§ **Exercise brief**
Please reproduce each line of the data below exactly as shown.

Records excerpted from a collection
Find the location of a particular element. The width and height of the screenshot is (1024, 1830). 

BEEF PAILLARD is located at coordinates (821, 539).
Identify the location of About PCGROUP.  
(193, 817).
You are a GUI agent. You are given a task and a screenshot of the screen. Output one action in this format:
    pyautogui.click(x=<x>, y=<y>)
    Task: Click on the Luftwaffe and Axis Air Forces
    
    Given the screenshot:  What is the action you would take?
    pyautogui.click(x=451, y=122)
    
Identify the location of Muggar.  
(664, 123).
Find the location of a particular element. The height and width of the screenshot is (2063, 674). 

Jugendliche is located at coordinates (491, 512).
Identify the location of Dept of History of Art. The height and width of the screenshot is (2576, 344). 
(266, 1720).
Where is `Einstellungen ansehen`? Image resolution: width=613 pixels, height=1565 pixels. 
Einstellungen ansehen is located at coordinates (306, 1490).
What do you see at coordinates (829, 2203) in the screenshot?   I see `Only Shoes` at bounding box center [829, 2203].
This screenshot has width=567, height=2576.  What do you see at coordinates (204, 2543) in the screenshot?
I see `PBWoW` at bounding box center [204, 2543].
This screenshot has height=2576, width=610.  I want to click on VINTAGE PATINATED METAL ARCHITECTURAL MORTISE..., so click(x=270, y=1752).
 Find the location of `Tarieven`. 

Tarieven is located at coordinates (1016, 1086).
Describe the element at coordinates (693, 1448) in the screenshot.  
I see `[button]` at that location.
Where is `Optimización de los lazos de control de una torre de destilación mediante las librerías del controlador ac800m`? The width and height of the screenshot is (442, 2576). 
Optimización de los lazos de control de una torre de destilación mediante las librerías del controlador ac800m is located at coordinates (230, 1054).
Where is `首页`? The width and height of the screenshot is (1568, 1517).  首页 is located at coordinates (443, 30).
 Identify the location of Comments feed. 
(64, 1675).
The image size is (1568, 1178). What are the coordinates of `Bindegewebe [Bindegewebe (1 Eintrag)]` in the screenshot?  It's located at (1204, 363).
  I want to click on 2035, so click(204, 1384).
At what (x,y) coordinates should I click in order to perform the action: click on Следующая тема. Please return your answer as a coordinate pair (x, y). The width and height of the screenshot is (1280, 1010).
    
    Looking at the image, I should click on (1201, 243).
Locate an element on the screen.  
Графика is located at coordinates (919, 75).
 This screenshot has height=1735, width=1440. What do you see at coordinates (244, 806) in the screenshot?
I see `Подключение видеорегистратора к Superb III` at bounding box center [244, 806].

§ **Result of this exercise**
Find the location of a particular element. The width and height of the screenshot is (1024, 1830). 

BEEF PAILLARD is located at coordinates (821, 539).
Identify the location of About PCGROUP.  
(193, 817).
You are a GUI agent. You are given a task and a screenshot of the screen. Output one action in this format:
    pyautogui.click(x=<x>, y=<y>)
    Task: Click on the Luftwaffe and Axis Air Forces
    
    Given the screenshot:  What is the action you would take?
    pyautogui.click(x=451, y=122)
    
Identify the location of Muggar.  
(664, 123).
Find the location of a particular element. The height and width of the screenshot is (2063, 674). 

Jugendliche is located at coordinates (491, 512).
Identify the location of Dept of History of Art. The height and width of the screenshot is (2576, 344). 
(266, 1720).
Where is `Einstellungen ansehen`? Image resolution: width=613 pixels, height=1565 pixels. 
Einstellungen ansehen is located at coordinates (306, 1490).
What do you see at coordinates (829, 2203) in the screenshot?   I see `Only Shoes` at bounding box center [829, 2203].
This screenshot has width=567, height=2576.  What do you see at coordinates (204, 2543) in the screenshot?
I see `PBWoW` at bounding box center [204, 2543].
This screenshot has height=2576, width=610.  I want to click on VINTAGE PATINATED METAL ARCHITECTURAL MORTISE..., so click(x=270, y=1752).
 Find the location of `Tarieven`. 

Tarieven is located at coordinates (1016, 1086).
Describe the element at coordinates (693, 1448) in the screenshot.  
I see `[button]` at that location.
Where is `Optimización de los lazos de control de una torre de destilación mediante las librerías del controlador ac800m`? The width and height of the screenshot is (442, 2576). 
Optimización de los lazos de control de una torre de destilación mediante las librerías del controlador ac800m is located at coordinates (230, 1054).
Where is `首页`? The width and height of the screenshot is (1568, 1517).  首页 is located at coordinates (443, 30).
 Identify the location of Comments feed. 
(64, 1675).
The image size is (1568, 1178). What are the coordinates of `Bindegewebe [Bindegewebe (1 Eintrag)]` in the screenshot?  It's located at (1204, 363).
  I want to click on 2035, so click(204, 1384).
At what (x,y) coordinates should I click in order to perform the action: click on Следующая тема. Please return your answer as a coordinate pair (x, y). The width and height of the screenshot is (1280, 1010).
    
    Looking at the image, I should click on (1201, 243).
Locate an element on the screen.  
Графика is located at coordinates (919, 75).
 This screenshot has height=1735, width=1440. What do you see at coordinates (244, 806) in the screenshot?
I see `Подключение видеорегистратора к Superb III` at bounding box center [244, 806].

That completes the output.